Psychologist Professor Richard Wiseman started his working life as a professional magician and currently holds Britain’s only Professorship in the Public Understanding of Psychology at the University of Hertfordshire. He frequently appears on the media, and has written over 60 academic articles and several books, including The Luck Factor and Quirkology.

Richard Wiseman Websites

Wikipedia Entry

Youtube Channel



Richard started by looking at the psychology of magic, noting that we are not very good at perceiving the world around us, so that is why we need science. Richard presented a number of amusing optical illusions to demonstrate this. Behind these there are systematic methods and a kind of logic. Magicians, of which Richard used to be a professional one, are experts at these to`produce tricks, slights of mind as well as slights of hand. Behind these are methods of psychology, that magicians use for misdirection. We have hard wired heuristics and biases in our brain and it is these that magicians take advantage of. For example, the audience look where the magician looks, even if the audience knows to look elsewhere, the follow-the-eyes heuristic keeps us looking at where the magician wants us to look. These biases and heuristics are so automatic that even if your are a magician, you can still be fooled, even knowing the perception tricks being used. Magicians use these techniques to trip up the mind, so do psychics and their ilk.


Richard tried to see if the same techniques were used by mediums. He staged seances (for the Equinox TV program). The simple techniques work very well, many get fooled - especially being subjected to these in darkness.

Haunted Houses

Richard has also investigated haunted locations. He examined ghost photographs capturing spirit energy - which turned out to be bad photographs - one was capturing the end of a pair of spectacles the photographer took off to take the photograph! Still Richard insists, this does deny that paranormal phenomena do not exist, just that one still needs to test them and see.

Fire Walkers

On a Tomorrow's World show Richard tested walking on hot coals.Now physicists know that walking 12 to 15 feet across coals will not harm your feet. No supernatural skills required.
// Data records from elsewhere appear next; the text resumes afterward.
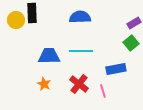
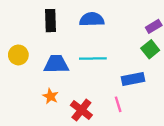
black rectangle: (32, 13) -> (50, 21), moved
yellow circle: (16, 20) -> (18, 55), moved
red cross: (79, 84) -> (81, 110), moved

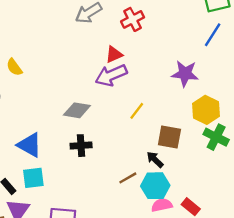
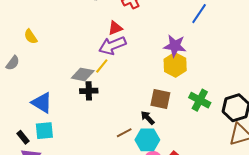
yellow hexagon: (206, 110) -> (175, 65), moved
yellow line: (137, 111) -> (102, 66), moved
black cross: (81, 146) -> (89, 91), moved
So how about test claimants to see if they could walk more than 15 feet? The show presented a world fire-walking record attempt. Can you guess what happened? Did the claimants mumbo jumbo help them? Just as well the were first aid workers available. Bizarre excuses were presented for failure, such as a claimant's guardian angel vanishing at the crucial moment!

Psychic Dogs

JayTee - the dog beloved by Rupert Sheldrake - was tested by Richard to see if it could tell when its owner arrived home. Other TV shows they did not test this properly and did not monitor the dog whilst the owner was far away. Can you guess what really happened? Unfortunately the dog was waiting by the door when the owner was still 8 miles away! The dog went in one test went to door 13 times, on a second test the dog went 12 times. The usual ad hoc explanations were made made by the owner Pam, that it was the summer, the dog was looking for the post man and so on ps please come back in the winter!
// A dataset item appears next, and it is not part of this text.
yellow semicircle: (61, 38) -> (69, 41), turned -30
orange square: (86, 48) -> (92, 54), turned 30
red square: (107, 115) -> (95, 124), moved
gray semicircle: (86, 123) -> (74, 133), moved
Testing normal people not psychics

The argument here is that everyone has these powers and so one should test the general population for small effects rather than a few special people - the "psychics" with purported strong effects (which have not been demonstrated, at least under the Richard's diligent eyes). The Ganzfeld Effect is the best known of these tests. Charles Honorton claimed that using a meta-analysis showed that this had a statistically significant effect. Ray Hyman criticised this meta-study that with more stringent control criteria filtering out "poor studies" there was no effect.. Richard performed another meta-study to see if these effects worked across labs. The answer was again a resounding NO. The problem is that there is much selection over the studies used to claim effects. Richard still thinks there is some interesting statistical data here that he is curious about but it just is not remotely as convincing as believers claim.

The Luck Factor

This book examined the psychology of exceptionally lucky and unlucky people. Test were designed with hugely blatant clues to help pass the test and unlucky people kept on missing these cues, causing much hilarity from the film makers.


This asked, amongst others, such questions as "Why do incompetent politicians win elections"? Not an issue to be laughed at, as amusing as the whole of Richard's talk is! In one demonstration of quirkology Richard used YouTube to present his infamous Colour Changing Card Trick.

Look at the above video and check out Richard's Youtube channel for the explanation video and other tricks.


There is no evidence for the claims of mediums of psychics, whereas it is still worth pursing experimental work on the general population. Richard is a highly entertaining, amusing and visual presenter. It really is worth seeing him giving a talk live.